Vaksin Sputnik V Rusia menghasilkan respons kekebalan yang lebih lemah terhadap mutasi baru yang agresif dari virus corona seperti varian Delta, pengembang vaksin diumumkan Senin dalam studi peer-review baru.
Pengembang Sputnik V menggunakan sampel darah dari orang-orang yang telah menyelesaikan serangkaian vaksinasi dengan suntikan untuk menyelidiki apa yang disebut aktivitas antibodi penawar virus ketika terpapar jenis baru virus corona.

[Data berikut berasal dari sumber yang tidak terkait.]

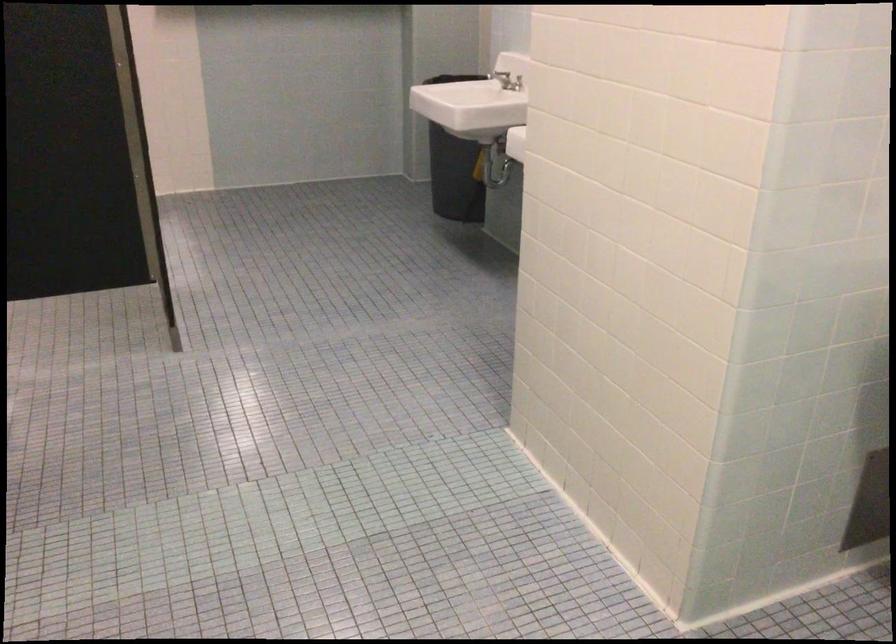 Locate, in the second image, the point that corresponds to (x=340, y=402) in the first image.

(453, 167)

Para ilmuwan menemukan penurunan yang signifikan dalam efek penetral virus Sputnik V terhadap tiga varian kekhawatiran yang diidentifikasi oleh Organisasi Kesehatan Dunia: varian Delta, pertama kali diidentifikasi di India, varian Beta dari Afrika Selatan, dan varian Gamma yang dilacak ke Brasil.
Terhadap Delta terjadi penurunan 3,1 kali lipat dalam aktivitas penetralan virus, sementara penurunan 2,8 kali lipat dan 2,5 kali lipat tercatat terhadap varian Beta dan Gamma.
Penelitian ini dibagikan pada hari Senin di jurnal medis online Vaccines, yang diterbitkan oleh Institut Penerbitan Digital Multidisiplin.
Hasil mendukung sebuah studi AS sebelumnya – dikritik pada saat itu oleh Dana Investasi Langsung Rusia (RDIF) – menemukan bahwa Sputnik V mengurangi efektivitas terhadap mutasi virus corona.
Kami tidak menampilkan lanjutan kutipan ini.